In an environment where an application depends heavily on external network connections, separating the client application from the application server making the network connection allows the client to be somewhat insulated from network errors and latency. In the SOA for S60 platform, Web service consumer applications are also Symbian client applications. The SOA for S60 platform Service Manager is both a
Symbian server process and a Symbian client process of other Symbian server processes. This architecture ensures a level of robustness in the unstable networking and battery-powered environment of a mobile device.
7.1.2 Active Objects
The Symbian environment uses a feature called Active Objects to allow a software application to register a callback method. This means that the application can send a message to another process asynchronously, without having to wait for a response. This enables the client application to send a message and then perform other functions (such as updating a screen) rather than being forced to wait for a response.
The SOA for S60 platform makes use of active objects in many places, the most notable being the basic interface (CSenServiceConsumer) implemented as service consuming software applications. Active objects allow the application developer to write applications that can send Web service messages asynchronously. The SOA for S60 platform ensures that the consuming application is notified when a response message arrives, rather than having the application wait for a response from the Web service.
7.1.3 Symbian HTTP Stack
The Symbian platform offers access to network transport via an HTTP client stack.
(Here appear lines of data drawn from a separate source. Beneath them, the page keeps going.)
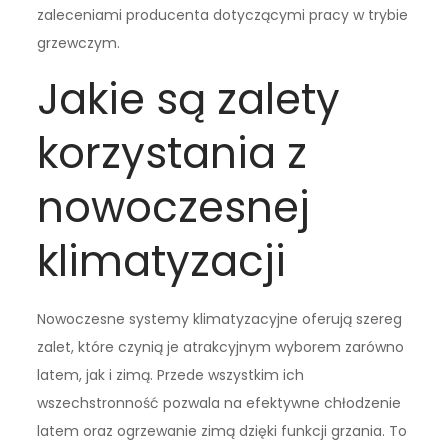
zaleceniami producenta dotyczącymi pracy w trybie
grzewczym.
Jakie są zalety
korzystania z
nowoczesnej
klimatyzacji
Nowoczesne systemy klimatyzacyjne oferują szereg
zalet, które czynią je atrakcyjnym wyborem zarówno
latem, jak i zimą. Przede wszystkim ich
wszechstronność pozwala na efektywne chłodzenie
latem oraz ogrzewanie zimą dzięki funkcji grzania. To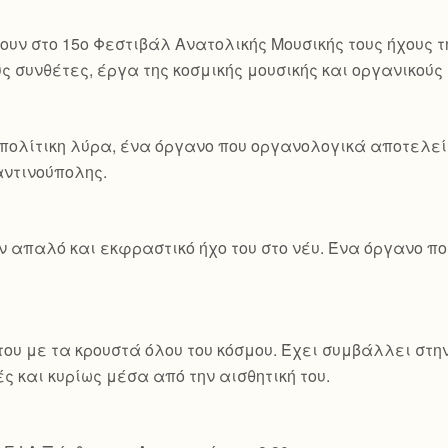
ουν στο 15ο Φεστιβάλ Ανατολικής Μουσικής τους ήχους τ
ς συνθέτες, έργα της κοσμικής μουσικής και οργανικού
πολίτικη λύρα, ένα όργανο που οργανολογικά αποτελεί 
ταντινούπολης.
ον απαλό και εκφραστικό ήχο του στο νέυ. Ένα όργανο 
ου με τα κρουστά όλου του κόσμου. Έχει συμβάλλει στη
ς και κυρίως μέσα από την αισθητική του.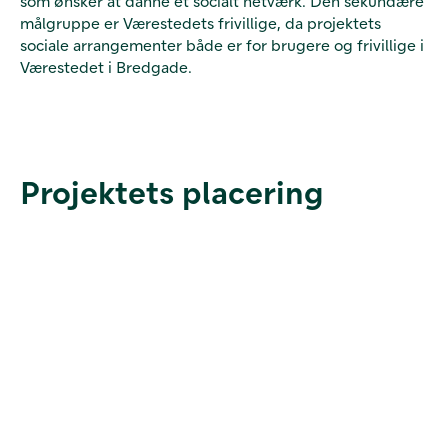
som ønsker at danne et socialt netværk. Den sekundære
målgruppe er Værestedets frivillige, da projektets
sociale arrangementer både er for brugere og frivillige i
Værestedet i Bredgade.
Projektets placering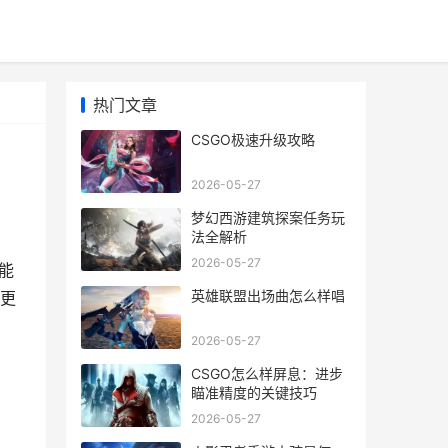
热门文章
CSGO极速升级攻略
2026-05-27
梦幻西游建筑探案任务玩
法全解析
2026-05-27
能
英雄联盟出场曲怎么样唱
更
2026-05-27
CSGO怎么样屏息：进步
瞄准精度的关键技巧
2026-05-27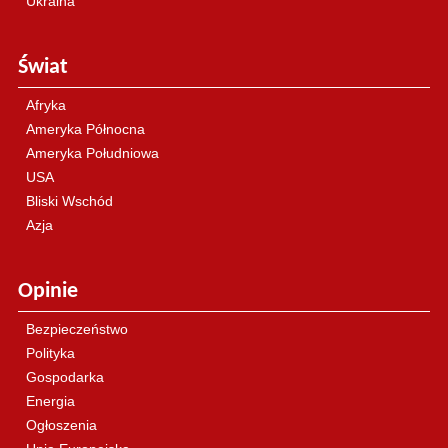
Ukraina
Świat
Afryka
Ameryka Północna
Ameryka Południowa
USA
Bliski Wschód
Azja
Opinie
Bezpieczeństwo
Polityka
Gospodarka
Energia
Ogłoszenia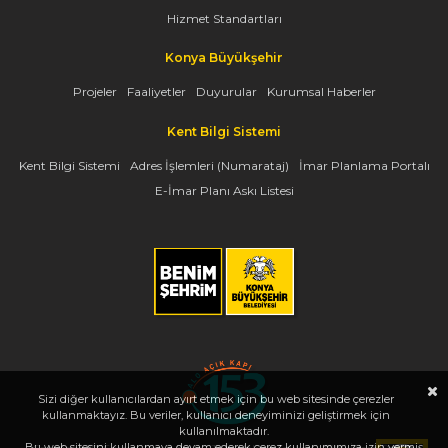
Hizmet Standartları
Konya Büyükşehir
Projeler
Faaliyetler
Duyurular
Kurumsal Haberler
Kent Bilgi Sistemi
Kent Bilgi Sistemi
Adres İşlemleri (Numarataj)
İmar Planlama Portalı
E-İmar Planı Askı Listesi
Sizi diğer kullanıcılardan ayırt etmek için bu web sitesinde çerezler
kullanmaktayız. Bu veriler, kullanıcı deneyiminizi geliştirmek için
kullanılmaktadır.
Bu web sitesini kullanmaya devam ederek çerez kullanımımıza izin vermiş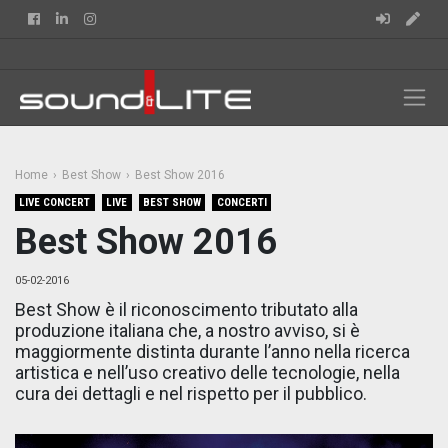
Facebook
Linkedin
Instagram
Home
Best Show
Best Show 2016
LIVE CONCERT
LIVE
BEST SHOW
CONCERTI
Best Show 2016
05-02-2016
Best Show è il riconoscimento tributato alla
produzione italiana che, a nostro avviso, si è
maggiormente distinta durante l’anno nella ricerca
artistica e nell’uso creativo delle tecnologie, nella
cura dei dettagli e nel rispetto per il pubblico.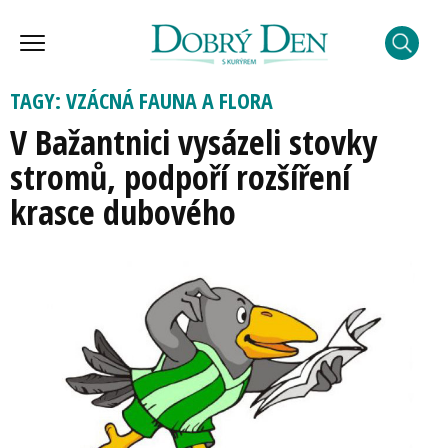
TAGY: VZÁCNÁ FAUNA A FLORA
V Bažantnici vysázeli stovky
stromů, podpoří rozšíření
krasce dubového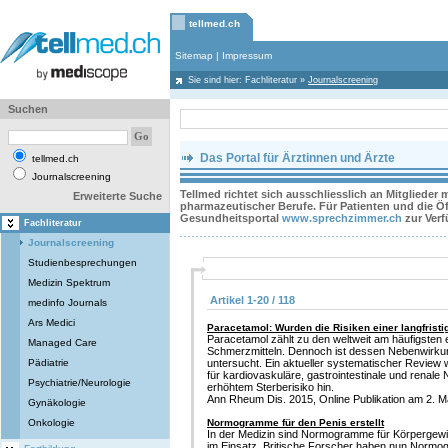
tellmed.ch
Sitemap
|
Impressum
Sie sind hier:
Fachliteratur
»
Journalscreening
Suchen
Das Portal für Ärztinnen und Ärzte
tellmed.ch
Journalscreening
Tellmed richtet sich ausschliesslich an Mitglieder
Erweiterte Suche
pharmazeutischer Berufe. Für Patienten und die Öff
Gesundheitsportal
www.sprechzimmer.ch
zur Ver
Fachliteratur
Journalscreening
Studienbesprechungen
Medizin Spektrum
Artikel 1-20 / 118
medinfo Journals
Ars Medici
Paracetamol: Wurden die Risiken einer langfrist
Paracetamol zählt zu den weltweit am häufigsten
Managed Care
Schmerzmitteln. Dennoch ist dessen Nebenwirkun
Pädiatrie
untersucht. Ein aktueller systematischer Review w
für kardiovaskuläre, gastrointestinale und renal
Psychiatrie/Neurologie
erhöhtem Sterberisiko hin.
Ann Rheum Dis. 2015, Online Publikation am 2. Mä
Gynäkologie
Onkologie
Normogramme für den Penis erstellt
In der Medizin sind Normogramme für Körpergew
im Einsatz. Britische Forscher haben nun Normo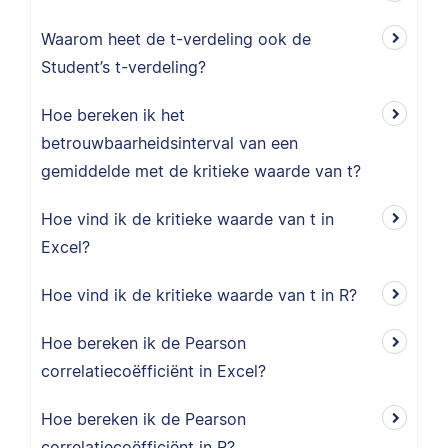
Waarom heet de t-verdeling ook de
Student’s t-verdeling?
Hoe bereken ik het
betrouwbaarheidsinterval van een
gemiddelde met de kritieke waarde van t?
Hoe vind ik de kritieke waarde van t in
Excel?
Hoe vind ik de kritieke waarde van t in R?
Hoe bereken ik de Pearson
correlatiecoëfficiënt in Excel?
Hoe bereken ik de Pearson
correlatiecoëfficiënt in R?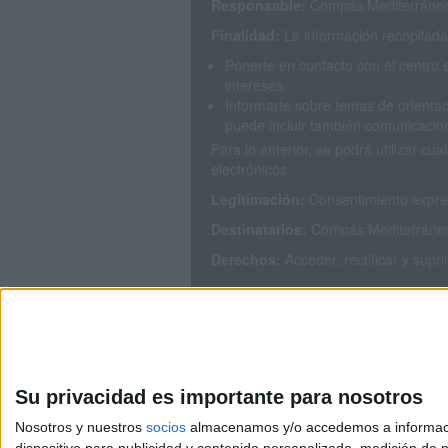
Responsable:
Compás Mediterráneo 
Finalidad:
La información recopilada 
Ponerte en contacto con el centro 
intereses.
Informarte sobre temas de orientac
puede incluir también comunicacion
Para lo anterior, se podrá utilizar 
electrónicos.
Legitimación:
Consentimiento expres
Destinatarios:
Compás Mediterráneo S
Derechos:
Acceder, rectificar y supr
Puedes consultar nuestra política de
Su privacidad es importante para nosotros
Nosotros y nuestros
socios
almacenamos y/o accedemos a información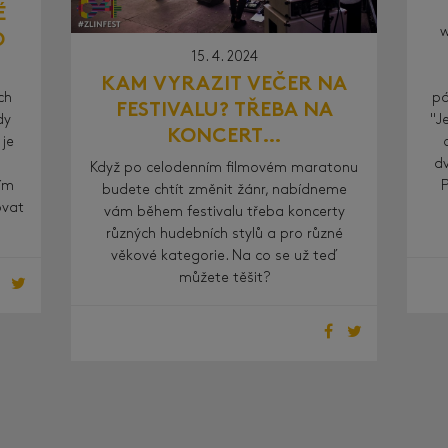
É
w
O
15. 4. 2024
KAM VYRAZIT VEČER NA
ch
pá
FESTIVALU? TŘEBA NA
dy
"J
KONCERT…
 je
dv
Když po celodenním filmovém maratonu
vím
budete chtít změnit žánr, nabídneme
ovat
vám během festivalu třeba koncerty
různých hudebních stylů a pro různé
věkové kategorie. Na co se už teď
můžete těšit?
This feature allows, for example, HTTP Basic Authentication, and is the basis for the network connections established by the SOA for S60 platform.
7.1.4 XML Processing
The Symbian Series 80 and S60 platforms provide basic XML processing capabilities. The SOA for S60 platform supplements these by offering a simplified method of XML parsing to be used in Web services. These features enable efficient implementation of XML parsing on a mobile device, specifically for the purpose of parsing (typically) small XML messages (see section 7.7 below).
As noted earlier, the SOA for S60 platform APIs will be available in both Symbian C++ and Java. The Java environment for mobile devices also has to account for the differences inherent in mobile software development. This leads to the Java SOA for S60 platform architecture being based on a Java Native Interface (JNI) wrapper for Symbian SOA for S60 platform libraries. This allows the implementation of a suitable Java
interface, while enjoying the excellent architecture for mobile software development provided by the Symbian environment.
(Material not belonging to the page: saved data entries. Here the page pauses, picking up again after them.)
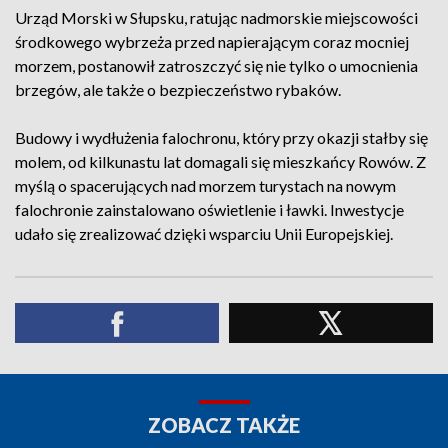
Urząd Morski w Słupsku, ratując nadmorskie miejscowości
środkowego wybrzeża przed napierającym coraz mocniej
morzem, postanowił zatroszczyć się nie tylko o umocnienia
brzegów, ale także o bezpieczeństwo rybaków.
Budowy i wydłużenia falochronu, który przy okazji stałby się
molem, od kilkunastu lat domagali się mieszkańcy Rowów. Z
myślą o spacerujących nad morzem turystach na nowym
falochronie zainstalowano oświetlenie i ławki. Inwestycje
udało się zrealizować dzięki wsparciu Unii Europejskiej.
ZOBACZ TAKŻE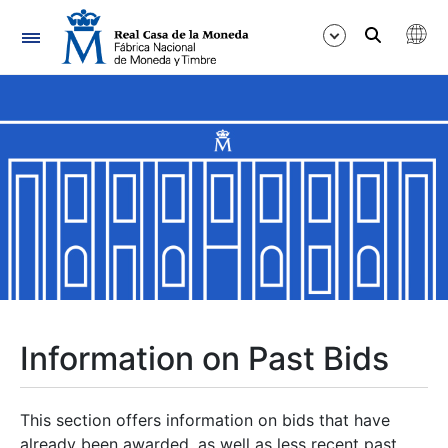
Navigation
Show/Hide
Show/Hide
Show/Hide
Show/Hide
Show/Hide
Information on Past Bids
Show/Hide
This section offers information on bids that have
already been awarded, as well as less recent past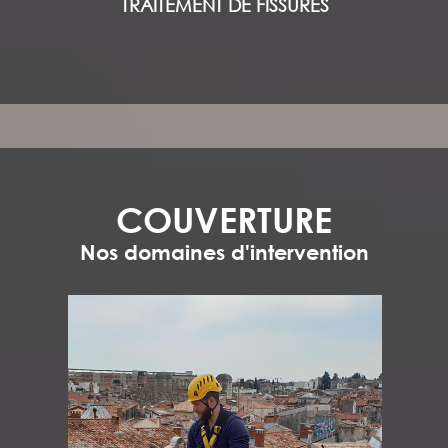
TRAITEMENT DE FISSURES
COUVERTURE
Nos domaines d'intervention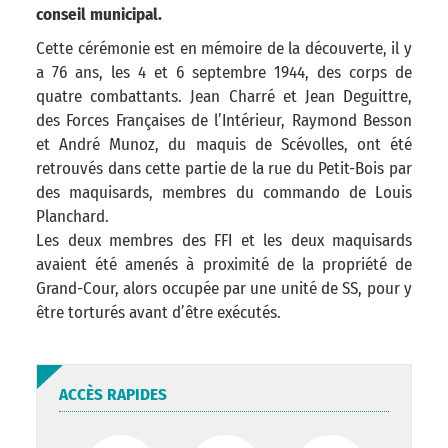
conseil municipal.
Cette cérémonie est en mémoire de la découverte, il y
a 76 ans, les 4 et 6 septembre 1944, des corps de
quatre combattants. Jean Charré et Jean Deguittre,
des Forces Françaises de l’Intérieur, Raymond Besson
et André Munoz, du maquis de Scévolles, ont été
retrouvés dans cette partie de la rue du Petit-Bois par
des maquisards, membres du commando de Louis
Planchard.
Les deux membres des FFI et les deux maquisards
avaient été amenés à proximité de la propriété de
Grand-Cour, alors occupée par une unité de SS, pour y
être torturés avant d’être exécutés.
ACCÈS RAPIDES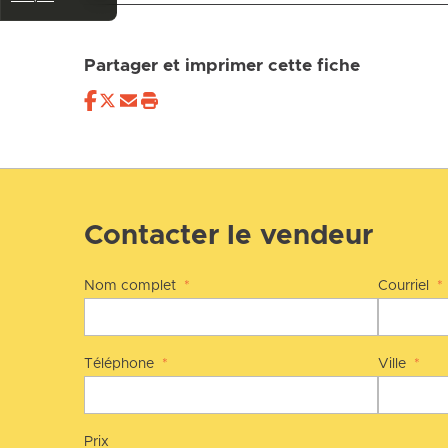
Partager et imprimer cette fiche
Contacter le vendeur
Nom complet
*
Courriel
*
Téléphone
*
Ville
*
Prix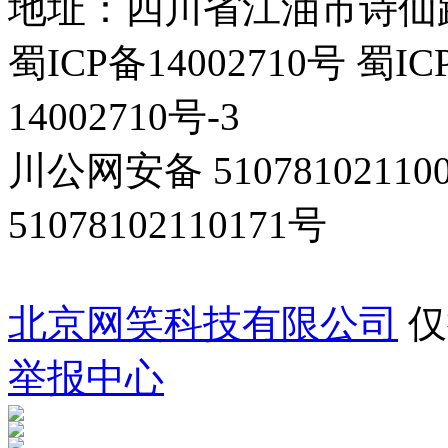
地址：四川省江油市诗仙路东
蜀ICP备14002710号 蜀IC
14002710号-3
川公网安备 5107810211
51078102110171号
北京网笑科技有限公司
仅
举报中心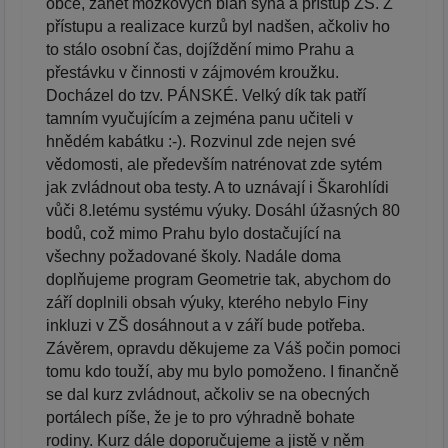
obce, zánět mozkových blan syna a přístup ZŠ. Z
přístupu a realizace kurzů byl nadšen, ačkoliv ho
to stálo osobní čas, dojíždění mimo Prahu a
přestávku v činnosti v zájmovém kroužku.
Docházel do tzv. PÁNSKÉ. Velký dík tak patří
tamním vyučujícím a zejména panu učiteli v
hnědém kabátku :-). Rozvinul zde nejen své
vědomosti, ale především natrénovat zde sytém
jak zvládnout oba testy. A to uznávají i Škarohlídi
vůči 8.letému systému výuky. Dosáhl úžasných 80
bodů, což mimo Prahu bylo dostačující na
všechny požadované školy. Nadále doma
doplňujeme program Geometrie tak, abychom do
září doplnili obsah výuky, kterého nebylo Finy
inkluzi v ZŠ dosáhnout a v září bude potřeba.
Závěrem, opravdu děkujeme za Váš počin pomoci
tomu kdo touží, aby mu bylo pomoženo. I finančně
se dal kurz zvládnout, ačkoliv se na obecných
portálech píše, že je to pro výhradně bohate
rodiny. Kurz dále doporučujeme a jistě v něm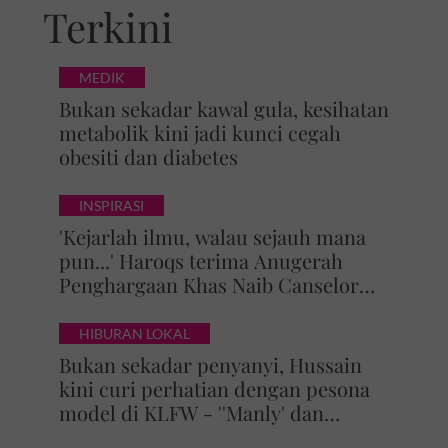
Terkini
MEDIK
Bukan sekadar kawal gula, kesihatan
metabolik kini jadi kunci cegah
obesiti dan diabetes
INSPIRASI
'Kejarlah ilmu, walau sejauh mana
pun...' Haroqs terima Anugerah
Penghargaan Khas Naib Canselor
UPSI
HIBURAN LOKAL
Bukan sekadar penyanyi, Hussain
kini curi perhatian dengan pesona
model di KLFW - ''Manly' dan
maskulin betul dia berjalan'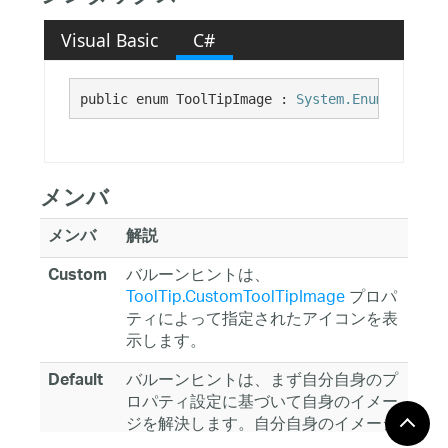
Visual Basic
C#
public enum ToolTipImage : 
System.Enum
メンバ
メンバ
解説
バルーンヒントは、
Custom
ToolTip.CustomToolTipImage
プロパ
ティによって指定されたアイコンを表
示します。
バルーンヒントは、まず自分自身のプ
Default
ロパティ設定に基づいて自身のイメー
ジを解決します。自分自身のイメージ
がnullに解決された場合は、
The appropriate wrapper for the set of platform libraries allows a similar programming model to be provided across all languages that Nokia supports on its mobile devices.
As noted earlier in the book, Web service transactions involve a software application taking the role of either a service consumer or a service provider. Applications using SOA for S60 platform APIs may (in the future) assume either role, exposing mobile device-based functionality (such as your personal calendar or contacts) via a Web service interface.
By using Web services, rather than Web pages (via a Web browser), software developers can create a better mobile-specific user interface because they are not tied to HTML. Web service messages tend to be small compared to HTML pages, as they do not contain presentation layer information.